Your task
Lines holding the word "מלון" must be located in the listing below and copied.

--*--

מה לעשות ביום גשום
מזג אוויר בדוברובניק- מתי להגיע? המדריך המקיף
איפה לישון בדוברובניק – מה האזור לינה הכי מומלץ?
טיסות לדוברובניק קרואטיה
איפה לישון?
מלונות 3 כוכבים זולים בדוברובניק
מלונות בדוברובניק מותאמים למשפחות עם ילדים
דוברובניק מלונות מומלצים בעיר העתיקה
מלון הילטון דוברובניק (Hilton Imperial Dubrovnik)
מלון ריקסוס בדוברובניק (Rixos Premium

--*--

Result of this task
מלון הילטון דוברובניק (Hilton Imperial Dubrovnik)
מלון ריקסוס בדוברובניק (Rixos Premium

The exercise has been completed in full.